Ill-will, or hatred, is not that different from sense-desire really. It’s just positive desire turned the other way round so as to reject someone or something. Just as there’s an incremental progression from sense-desire to love, there’s a similar progression from hatred to wisdom. You don’t have to be an obviously hate-filled person to come across ill-will as a hindrance in meditation, just have a critical tendency which leads you to dwell in a slightly obsessive or unbalanced way on what’s wrong and ought to be put right.
So, having distanced myself slightly from stereotypes of hatred, I’m now able to admit that ill-will is my biggest hindrance. In my case it consists almost entirely of sitting in meditation thinking of things I should have said, or might say, to people so as to show they’re not entirely correct about things. For a long time, my experience of trying to practise the Middle Way has often consisted of having subtle arguments with both sides representing the extremes instead of just one side – which is sometimes conducive to a bit of a siege mentality. Perhaps it’s only since the society started that I’m beginning to find it easier to think primarily of the Middle Way as offering something positive: but I’m aware that I still have a tendency to over-emphasise the negative.

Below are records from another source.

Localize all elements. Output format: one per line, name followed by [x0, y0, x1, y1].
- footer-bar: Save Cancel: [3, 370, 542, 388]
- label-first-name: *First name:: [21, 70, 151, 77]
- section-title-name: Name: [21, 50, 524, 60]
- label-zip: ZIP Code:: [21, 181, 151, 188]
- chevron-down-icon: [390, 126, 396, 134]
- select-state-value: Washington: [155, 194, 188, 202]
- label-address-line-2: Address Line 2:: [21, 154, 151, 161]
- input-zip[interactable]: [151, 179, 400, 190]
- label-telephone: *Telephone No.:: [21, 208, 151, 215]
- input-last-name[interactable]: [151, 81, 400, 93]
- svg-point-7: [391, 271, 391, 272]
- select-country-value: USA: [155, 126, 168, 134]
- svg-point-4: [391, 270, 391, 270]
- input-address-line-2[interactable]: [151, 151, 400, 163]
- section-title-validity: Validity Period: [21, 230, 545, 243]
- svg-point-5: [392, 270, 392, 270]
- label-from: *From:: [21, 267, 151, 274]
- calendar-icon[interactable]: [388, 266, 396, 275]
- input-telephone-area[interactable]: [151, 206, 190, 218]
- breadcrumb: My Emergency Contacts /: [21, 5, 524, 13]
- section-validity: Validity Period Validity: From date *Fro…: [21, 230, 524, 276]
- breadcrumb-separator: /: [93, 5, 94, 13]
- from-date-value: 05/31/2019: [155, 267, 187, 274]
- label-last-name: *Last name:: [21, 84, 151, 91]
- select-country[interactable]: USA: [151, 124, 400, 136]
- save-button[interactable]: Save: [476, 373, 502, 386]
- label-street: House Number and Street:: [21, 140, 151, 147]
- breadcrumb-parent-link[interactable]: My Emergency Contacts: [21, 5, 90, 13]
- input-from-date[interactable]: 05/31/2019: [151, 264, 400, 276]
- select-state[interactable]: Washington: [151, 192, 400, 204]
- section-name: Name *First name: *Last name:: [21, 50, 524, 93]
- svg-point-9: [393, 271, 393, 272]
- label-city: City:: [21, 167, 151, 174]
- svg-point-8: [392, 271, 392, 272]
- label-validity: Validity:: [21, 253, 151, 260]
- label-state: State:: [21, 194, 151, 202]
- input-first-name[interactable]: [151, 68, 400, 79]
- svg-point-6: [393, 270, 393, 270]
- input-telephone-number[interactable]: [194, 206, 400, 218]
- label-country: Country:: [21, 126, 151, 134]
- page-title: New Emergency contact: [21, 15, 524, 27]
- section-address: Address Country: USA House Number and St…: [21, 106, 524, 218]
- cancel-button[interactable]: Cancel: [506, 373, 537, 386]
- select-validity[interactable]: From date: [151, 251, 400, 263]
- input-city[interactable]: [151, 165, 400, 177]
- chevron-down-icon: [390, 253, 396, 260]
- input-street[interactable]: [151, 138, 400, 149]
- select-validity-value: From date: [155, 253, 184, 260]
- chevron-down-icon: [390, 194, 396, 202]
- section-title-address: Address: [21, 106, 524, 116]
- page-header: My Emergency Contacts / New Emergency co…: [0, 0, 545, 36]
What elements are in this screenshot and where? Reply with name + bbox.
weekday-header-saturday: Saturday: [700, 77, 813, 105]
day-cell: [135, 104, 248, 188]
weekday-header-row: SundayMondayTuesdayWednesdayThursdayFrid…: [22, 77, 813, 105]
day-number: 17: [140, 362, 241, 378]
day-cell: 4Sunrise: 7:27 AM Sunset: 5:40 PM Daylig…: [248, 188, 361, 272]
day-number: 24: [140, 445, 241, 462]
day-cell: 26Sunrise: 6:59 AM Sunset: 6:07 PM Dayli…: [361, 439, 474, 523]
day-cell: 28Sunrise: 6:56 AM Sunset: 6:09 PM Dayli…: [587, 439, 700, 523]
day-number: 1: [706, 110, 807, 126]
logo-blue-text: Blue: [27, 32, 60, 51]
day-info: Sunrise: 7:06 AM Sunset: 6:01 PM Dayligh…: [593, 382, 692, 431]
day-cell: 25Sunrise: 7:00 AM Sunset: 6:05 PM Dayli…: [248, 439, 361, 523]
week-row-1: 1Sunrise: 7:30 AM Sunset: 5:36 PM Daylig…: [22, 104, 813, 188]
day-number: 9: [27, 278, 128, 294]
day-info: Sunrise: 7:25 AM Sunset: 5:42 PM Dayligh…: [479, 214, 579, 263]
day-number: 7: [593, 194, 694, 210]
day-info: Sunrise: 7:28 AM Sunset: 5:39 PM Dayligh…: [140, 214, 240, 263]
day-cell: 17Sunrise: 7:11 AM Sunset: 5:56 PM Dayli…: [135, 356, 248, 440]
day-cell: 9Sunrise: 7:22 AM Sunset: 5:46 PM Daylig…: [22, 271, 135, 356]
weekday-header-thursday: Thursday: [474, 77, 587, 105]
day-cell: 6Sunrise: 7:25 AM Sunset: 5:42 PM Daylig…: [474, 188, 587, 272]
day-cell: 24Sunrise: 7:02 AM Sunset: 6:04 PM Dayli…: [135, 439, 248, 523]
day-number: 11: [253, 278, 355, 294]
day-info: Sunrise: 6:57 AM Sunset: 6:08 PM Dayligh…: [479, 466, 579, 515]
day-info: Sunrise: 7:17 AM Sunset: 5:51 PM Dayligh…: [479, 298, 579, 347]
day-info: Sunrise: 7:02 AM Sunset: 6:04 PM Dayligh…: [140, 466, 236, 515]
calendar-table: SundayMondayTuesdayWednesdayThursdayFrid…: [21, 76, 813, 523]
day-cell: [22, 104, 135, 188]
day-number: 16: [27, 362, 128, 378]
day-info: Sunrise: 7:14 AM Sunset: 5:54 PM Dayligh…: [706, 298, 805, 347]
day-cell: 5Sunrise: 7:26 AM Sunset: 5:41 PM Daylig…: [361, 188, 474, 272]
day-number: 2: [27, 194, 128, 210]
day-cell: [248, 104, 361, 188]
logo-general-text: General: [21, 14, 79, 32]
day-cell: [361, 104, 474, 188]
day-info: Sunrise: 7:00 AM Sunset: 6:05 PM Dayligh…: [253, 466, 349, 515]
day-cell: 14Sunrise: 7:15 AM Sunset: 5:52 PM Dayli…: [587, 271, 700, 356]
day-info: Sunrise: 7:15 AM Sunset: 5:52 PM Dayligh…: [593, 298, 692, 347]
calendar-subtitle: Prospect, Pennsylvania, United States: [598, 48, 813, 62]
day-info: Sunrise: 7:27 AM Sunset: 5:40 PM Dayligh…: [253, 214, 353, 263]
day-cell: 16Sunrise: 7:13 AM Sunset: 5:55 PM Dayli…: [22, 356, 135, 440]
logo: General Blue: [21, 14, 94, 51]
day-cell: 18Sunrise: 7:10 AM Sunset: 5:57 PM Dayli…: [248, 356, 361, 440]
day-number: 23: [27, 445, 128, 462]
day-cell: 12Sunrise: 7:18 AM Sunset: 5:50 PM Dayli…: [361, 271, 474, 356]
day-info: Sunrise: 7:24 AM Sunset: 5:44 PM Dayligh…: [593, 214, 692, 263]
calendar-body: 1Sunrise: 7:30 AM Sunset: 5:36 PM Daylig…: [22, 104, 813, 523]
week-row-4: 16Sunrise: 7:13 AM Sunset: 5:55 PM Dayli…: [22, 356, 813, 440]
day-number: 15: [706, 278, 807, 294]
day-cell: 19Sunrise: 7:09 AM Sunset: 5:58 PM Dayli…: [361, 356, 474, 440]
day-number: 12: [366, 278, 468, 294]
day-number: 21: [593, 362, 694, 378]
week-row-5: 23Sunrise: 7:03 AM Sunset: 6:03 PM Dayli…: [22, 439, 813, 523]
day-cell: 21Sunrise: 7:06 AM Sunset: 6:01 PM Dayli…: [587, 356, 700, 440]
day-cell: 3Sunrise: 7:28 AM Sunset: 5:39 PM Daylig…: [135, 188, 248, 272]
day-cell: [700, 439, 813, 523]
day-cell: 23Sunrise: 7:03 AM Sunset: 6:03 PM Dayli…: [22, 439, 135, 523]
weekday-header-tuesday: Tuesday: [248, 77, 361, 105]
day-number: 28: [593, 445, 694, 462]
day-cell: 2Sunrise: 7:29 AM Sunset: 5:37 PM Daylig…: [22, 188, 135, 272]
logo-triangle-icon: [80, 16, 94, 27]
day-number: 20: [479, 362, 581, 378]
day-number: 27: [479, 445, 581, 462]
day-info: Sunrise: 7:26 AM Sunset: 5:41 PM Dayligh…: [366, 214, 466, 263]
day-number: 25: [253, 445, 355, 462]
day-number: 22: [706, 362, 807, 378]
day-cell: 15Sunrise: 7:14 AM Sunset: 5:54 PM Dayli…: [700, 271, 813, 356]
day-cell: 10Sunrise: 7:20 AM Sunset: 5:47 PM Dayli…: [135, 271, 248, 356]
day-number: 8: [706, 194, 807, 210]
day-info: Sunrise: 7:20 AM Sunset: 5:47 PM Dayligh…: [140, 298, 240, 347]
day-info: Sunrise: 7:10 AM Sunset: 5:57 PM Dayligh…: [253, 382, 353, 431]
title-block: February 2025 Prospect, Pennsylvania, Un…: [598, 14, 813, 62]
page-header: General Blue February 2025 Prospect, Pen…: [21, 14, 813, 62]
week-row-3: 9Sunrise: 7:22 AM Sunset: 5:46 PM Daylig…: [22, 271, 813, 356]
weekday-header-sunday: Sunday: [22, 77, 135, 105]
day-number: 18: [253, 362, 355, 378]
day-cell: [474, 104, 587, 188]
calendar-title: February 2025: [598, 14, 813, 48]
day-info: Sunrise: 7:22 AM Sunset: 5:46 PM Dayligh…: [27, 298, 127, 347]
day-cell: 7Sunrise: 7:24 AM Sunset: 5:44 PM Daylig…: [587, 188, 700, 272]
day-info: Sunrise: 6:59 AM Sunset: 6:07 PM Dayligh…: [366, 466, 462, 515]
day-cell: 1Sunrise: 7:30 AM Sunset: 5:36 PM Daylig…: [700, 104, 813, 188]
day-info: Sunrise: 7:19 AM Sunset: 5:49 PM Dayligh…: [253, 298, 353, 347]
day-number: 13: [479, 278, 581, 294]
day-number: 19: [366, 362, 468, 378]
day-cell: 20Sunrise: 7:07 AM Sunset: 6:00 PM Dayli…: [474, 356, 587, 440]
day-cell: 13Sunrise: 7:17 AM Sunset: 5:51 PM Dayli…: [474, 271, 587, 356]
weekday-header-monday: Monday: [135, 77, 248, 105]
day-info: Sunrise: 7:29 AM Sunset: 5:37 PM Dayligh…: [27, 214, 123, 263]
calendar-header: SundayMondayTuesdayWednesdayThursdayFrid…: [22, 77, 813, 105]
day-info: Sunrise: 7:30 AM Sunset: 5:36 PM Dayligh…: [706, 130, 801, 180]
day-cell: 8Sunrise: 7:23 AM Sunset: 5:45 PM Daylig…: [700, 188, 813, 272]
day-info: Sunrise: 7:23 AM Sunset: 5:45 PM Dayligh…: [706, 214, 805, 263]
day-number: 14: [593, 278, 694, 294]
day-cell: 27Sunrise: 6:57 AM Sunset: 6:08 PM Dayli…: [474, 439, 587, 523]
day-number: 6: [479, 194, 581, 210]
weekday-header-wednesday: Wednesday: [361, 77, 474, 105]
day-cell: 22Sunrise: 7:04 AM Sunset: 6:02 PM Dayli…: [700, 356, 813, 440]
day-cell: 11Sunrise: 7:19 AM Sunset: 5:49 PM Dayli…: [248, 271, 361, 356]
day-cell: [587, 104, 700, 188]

One way of trying to manage ill-will is just to reflect that the object of your aversion has too much power over you. Your aversion itself doesn’t want that, so the energy it consists in may thereby be directed into less obsessive channels. After all, if you hate something, or someone, why are they worth so much attention? In fact, giving that b*****d so much emotional energy (whoever it is) is a lot more than he’s worth! That’s one reason why, if you hate God, strong agnosticism is a much more effective way of “getting your own back on him” than atheism or anti-theism. People who hate God tend to spend a lot of time thinking about him, and in the process give him a lot more reality. Aversion taken to a rational conclusion tends to lead you into wisdom, where you start criticising your beliefs about the hated object rather than just the object. Nevertheless, subtler forms of hatred may still hang around such an intellectualisation, and you tend to discover these when you meditate.
Another relatively effective approach to ill-will in my experience is merely to focus on one’s physical experience. Hatred (especially in the form of anger) has a very narrow mental focus, and just remembering that you have a breathing, feeling body can take you a long way out of it. That’s obviously why taking deep breaths is a popular way of controlling anger.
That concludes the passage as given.